REQUIREMENT ▸ Show every line below where "para" appears.

SUPPLIED DATA ▸
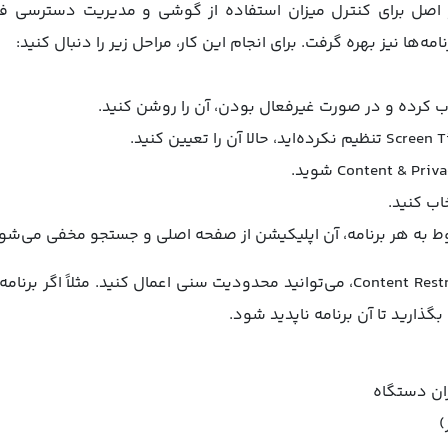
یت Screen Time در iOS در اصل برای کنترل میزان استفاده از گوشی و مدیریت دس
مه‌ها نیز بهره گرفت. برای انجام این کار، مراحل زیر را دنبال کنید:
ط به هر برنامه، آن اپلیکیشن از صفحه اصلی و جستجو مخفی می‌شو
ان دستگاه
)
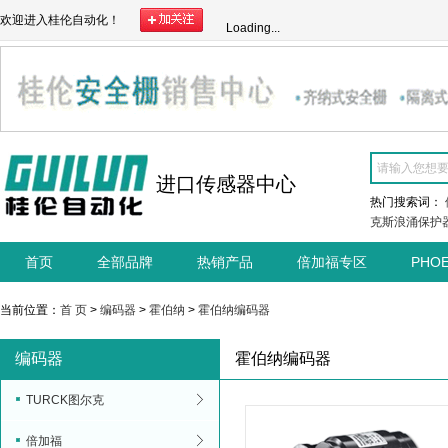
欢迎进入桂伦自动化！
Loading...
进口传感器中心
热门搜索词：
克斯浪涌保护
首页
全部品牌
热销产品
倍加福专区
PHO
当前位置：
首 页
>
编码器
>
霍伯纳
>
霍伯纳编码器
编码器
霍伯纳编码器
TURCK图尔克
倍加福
==
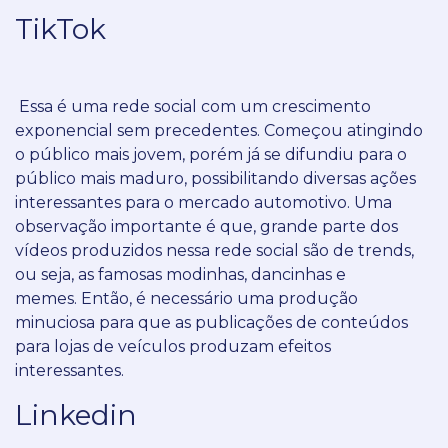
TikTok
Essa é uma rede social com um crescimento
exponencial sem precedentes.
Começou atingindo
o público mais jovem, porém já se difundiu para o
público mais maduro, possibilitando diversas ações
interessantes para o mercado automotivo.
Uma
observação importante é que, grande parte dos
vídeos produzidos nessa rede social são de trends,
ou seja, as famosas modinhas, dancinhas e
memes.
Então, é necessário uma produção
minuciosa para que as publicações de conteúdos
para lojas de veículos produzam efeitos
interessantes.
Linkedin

COMPLETED TASK ▸
o público mais jovem, porém já se difundiu para o
interessantes para o mercado automotivo.
minuciosa para que as publicações de conteúdos
para lojas de veículos produzam efeitos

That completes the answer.